What to work on: What number of lines in the data below contain the string "PAUSE"? Answer with that number alone.

[Stored data entries]

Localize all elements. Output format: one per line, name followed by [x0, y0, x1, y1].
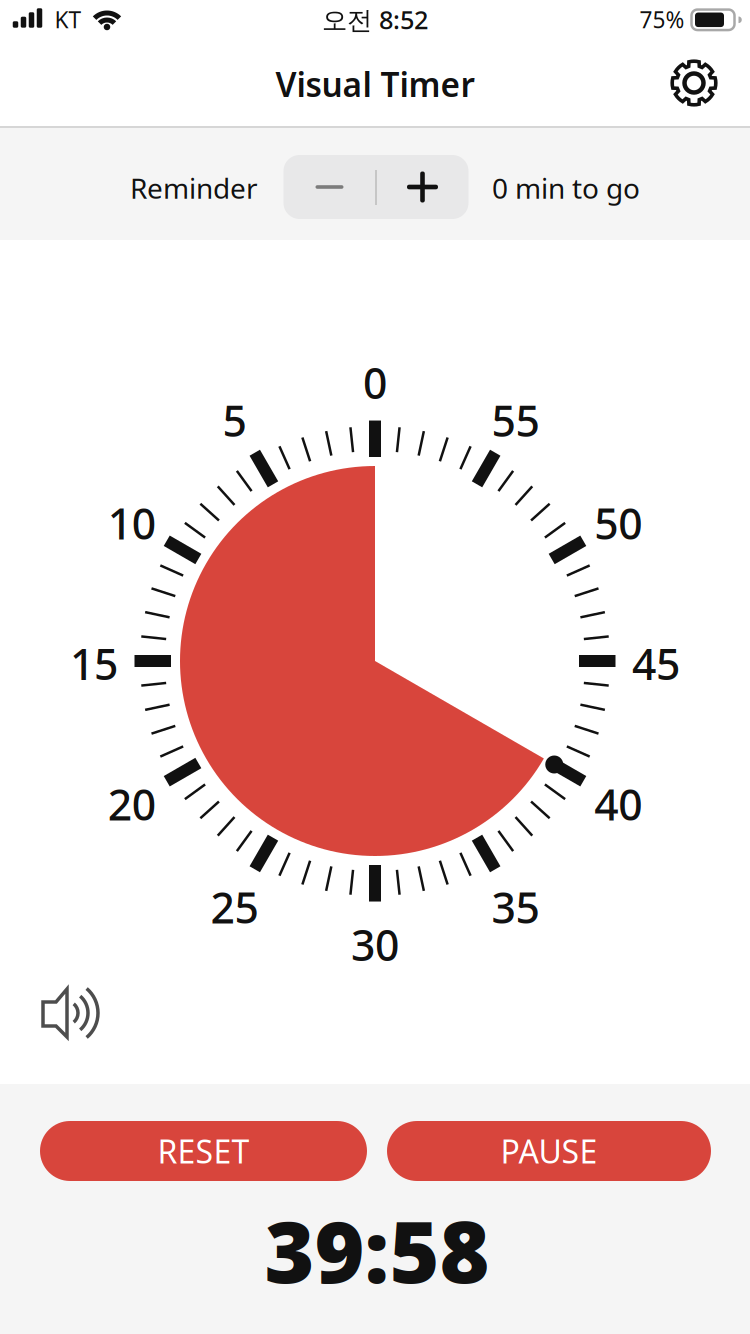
- staticText: 20: [108, 776, 156, 832]
- button[interactable]: [40, 986, 102, 1040]
- staticText: 39:58: [264, 1193, 490, 1307]
- staticText: 오전 8:52: [322, 3, 428, 36]
- staticText: 50: [594, 495, 642, 551]
- button[interactable]: [664, 53, 724, 113]
- button[interactable]: PAUSE: [387, 1121, 711, 1181]
- staticText: 30: [351, 916, 399, 973]
- staticText: 0 min to go: [492, 169, 640, 207]
- staticText: Visual Timer: [276, 62, 474, 106]
- button[interactable]: [284, 155, 376, 219]
- staticText: 10: [108, 495, 156, 551]
- staticText: PAUSE: [500, 1130, 598, 1172]
- staticText: 35: [492, 878, 540, 935]
- staticText: 75%: [640, 4, 684, 34]
- staticText: 25: [210, 878, 258, 935]
- staticText: 55: [492, 392, 540, 448]
- staticText: RESET: [158, 1130, 250, 1172]
- staticText: 15: [70, 635, 118, 692]
- staticText: 0: [363, 354, 387, 411]
- staticText: 40: [594, 776, 642, 832]
- button[interactable]: RESET: [40, 1121, 367, 1181]
- staticText: 5: [222, 392, 246, 448]
- staticText: 45: [632, 635, 680, 692]
- staticText: KT: [54, 4, 82, 34]
- staticText: Reminder: [130, 169, 258, 207]
- button[interactable]: [376, 155, 468, 219]
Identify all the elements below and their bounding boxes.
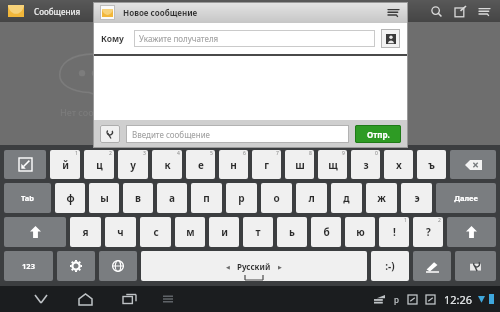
staticText: с: [153, 225, 159, 239]
button[interactable]: Menu: [472, 0, 496, 22]
button[interactable]: м: [175, 217, 205, 247]
staticText: я: [82, 225, 89, 239]
button[interactable]: back: [450, 150, 496, 179]
button[interactable]: shift: [4, 217, 66, 247]
button[interactable]: б: [311, 217, 341, 247]
button[interactable]: Recents: [114, 286, 144, 312]
button[interactable]: !: [379, 217, 409, 247]
button[interactable]: Compose: [448, 0, 472, 22]
staticText: :-): [385, 259, 395, 273]
button[interactable]: н: [219, 150, 248, 179]
button[interactable]: ш: [285, 150, 314, 179]
staticText: е: [198, 158, 204, 172]
staticText: 5: [210, 150, 213, 157]
button[interactable]: д: [331, 183, 362, 213]
staticText: л: [308, 191, 315, 205]
button[interactable]: Home: [70, 286, 100, 312]
staticText: Новое сообщение: [123, 7, 198, 18]
button[interactable]: п: [191, 183, 222, 213]
button[interactable]: ж: [366, 183, 397, 213]
staticText: 2: [438, 217, 441, 224]
button[interactable]: у: [118, 150, 148, 179]
staticText: щ: [328, 158, 338, 172]
button[interactable]: а: [157, 183, 187, 213]
staticText: 6: [243, 150, 246, 157]
staticText: о: [273, 191, 280, 205]
staticText: 3: [143, 150, 146, 157]
button[interactable]: я: [70, 217, 101, 247]
staticText: Введите сообщение: [132, 129, 211, 140]
button[interactable]: Укажите получателя: [134, 30, 375, 47]
staticText: 1: [404, 217, 407, 224]
staticText: ю: [356, 225, 365, 239]
staticText: ъ: [428, 158, 435, 172]
staticText: 9: [342, 150, 345, 157]
button[interactable]: ю: [345, 217, 375, 247]
button[interactable]: и: [209, 217, 239, 247]
button[interactable]: х: [384, 150, 413, 179]
button[interactable]: й: [50, 150, 80, 179]
staticText: 8: [309, 150, 312, 157]
button[interactable]: Далее: [436, 183, 496, 213]
staticText: г: [264, 158, 269, 172]
button[interactable]: ъ: [417, 150, 446, 179]
staticText: т: [255, 225, 261, 239]
staticText: ▶: [278, 264, 282, 270]
button[interactable]: Search: [424, 0, 448, 22]
staticText: Далее: [454, 193, 478, 203]
button[interactable]: [93, 56, 408, 120]
staticText: Русский: [237, 261, 271, 272]
staticText: ы: [100, 191, 109, 205]
button[interactable]: ы: [89, 183, 119, 213]
button[interactable]: в: [123, 183, 153, 213]
button[interactable]: Tab: [4, 183, 51, 213]
staticText: м: [186, 225, 195, 239]
button[interactable]: ◀: [141, 251, 367, 281]
button[interactable]: pen: [413, 251, 451, 281]
staticText: н: [230, 158, 237, 172]
button[interactable]: з: [351, 150, 380, 179]
staticText: в: [135, 191, 141, 205]
button[interactable]: :-): [371, 251, 409, 281]
staticText: п: [203, 191, 210, 205]
button[interactable]: ь: [277, 217, 307, 247]
button[interactable]: э: [401, 183, 432, 213]
button[interactable]: ф: [55, 183, 85, 213]
staticText: 2: [109, 150, 112, 157]
button[interactable]: globe: [99, 251, 137, 281]
staticText: ж: [377, 191, 386, 205]
staticText: 12:26: [444, 292, 473, 307]
button[interactable]: Введите сообщение: [126, 125, 349, 143]
button[interactable]: е: [186, 150, 215, 179]
button[interactable]: г: [252, 150, 281, 179]
button[interactable]: к: [152, 150, 182, 179]
button[interactable]: ?: [413, 217, 443, 247]
staticText: х: [396, 158, 402, 172]
button[interactable]: ц: [84, 150, 114, 179]
button[interactable]: р: [226, 183, 257, 213]
staticText: б: [323, 225, 330, 239]
staticText: Укажите получателя: [139, 33, 219, 44]
button[interactable]: Menu: [156, 287, 180, 311]
button[interactable]: ч: [105, 217, 136, 247]
button[interactable]: collapse: [4, 150, 46, 179]
staticText: а: [169, 191, 175, 205]
staticText: ц: [96, 158, 103, 172]
button[interactable]: Back: [26, 286, 56, 312]
button[interactable]: 123: [4, 251, 53, 281]
button[interactable]: с: [140, 217, 171, 247]
button[interactable]: gear: [57, 251, 95, 281]
button[interactable]: Contacts: [381, 29, 400, 48]
button[interactable]: т: [243, 217, 273, 247]
button[interactable]: л: [296, 183, 327, 213]
button[interactable]: clip: [455, 251, 496, 281]
button[interactable]: Отпр.: [355, 125, 401, 143]
button[interactable]: shift: [447, 217, 496, 247]
button[interactable]: щ: [318, 150, 347, 179]
button[interactable]: Attach: [100, 125, 120, 143]
staticText: !: [393, 225, 396, 239]
button[interactable]: More options: [382, 2, 404, 23]
staticText: к: [164, 158, 171, 172]
staticText: 1: [75, 150, 78, 157]
button[interactable]: о: [261, 183, 292, 213]
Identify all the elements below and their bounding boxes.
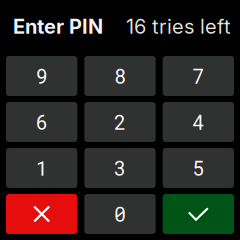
button[interactable]: Confirm [163,194,234,234]
staticText: 2 [114,109,126,135]
button[interactable]: 3 [84,148,156,188]
staticText: 6 [36,109,48,135]
button[interactable]: Cancel [6,194,77,234]
staticText: 8 [114,63,126,89]
button[interactable]: 8 [84,56,156,96]
staticText: 1 [36,155,48,181]
button[interactable]: 1 [6,148,77,188]
staticText: 0 [114,201,126,227]
staticText: 7 [192,63,204,89]
button[interactable]: 6 [6,102,77,142]
staticText: Enter PIN [13,14,103,39]
staticText: 9 [36,63,48,89]
button[interactable]: 0 [84,194,156,234]
staticText: 4 [192,109,204,135]
button[interactable]: 7 [163,56,234,96]
staticText: 16 tries left [126,14,231,39]
button[interactable]: 5 [163,148,234,188]
staticText: 5 [192,155,204,181]
button[interactable]: 2 [84,102,156,142]
button[interactable]: 4 [163,102,234,142]
staticText: 3 [114,155,126,181]
button[interactable]: 9 [6,56,77,96]
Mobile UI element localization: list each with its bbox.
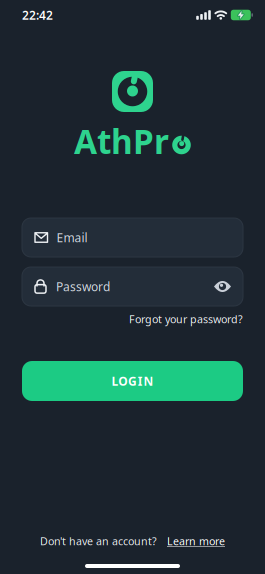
- staticText: AthPr: [74, 119, 169, 163]
- button[interactable]: Password: [22, 267, 243, 306]
- button[interactable]: Show password: [214, 281, 231, 292]
- button[interactable]: Forgot your password?: [129, 312, 243, 326]
- staticText: 22:42: [22, 7, 53, 23]
- staticText: Password: [56, 278, 110, 294]
- staticText: Email: [56, 230, 88, 245]
- button[interactable]: LOGIN: [22, 361, 243, 401]
- staticText: Forgot your password?: [129, 312, 243, 326]
- staticText: Learn more: [167, 534, 225, 548]
- staticText: LOGIN: [111, 373, 154, 389]
- staticText: Don't have an account?: [40, 534, 157, 548]
- button[interactable]: Learn more: [167, 534, 225, 548]
- button[interactable]: Email: [22, 218, 243, 257]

Problem solution: 2